> [EXERCISE OBJECTIVE]:
Please restate each line of the data that follows word for word, skipping any image.

> [SUPPLIED RECORDS]:
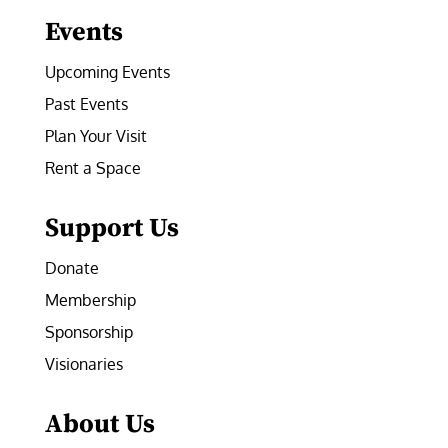
Events
Upcoming Events
Past Events
Plan Your Visit
Rent a Space
Support Us
Donate
Membership
Sponsorship
Visionaries
About Us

> [TASK SOLUTION]:
Events
Upcoming Events
Past Events
Plan Your Visit
Rent a Space
Support Us
Donate
Membership
Sponsorship
Visionaries
About Us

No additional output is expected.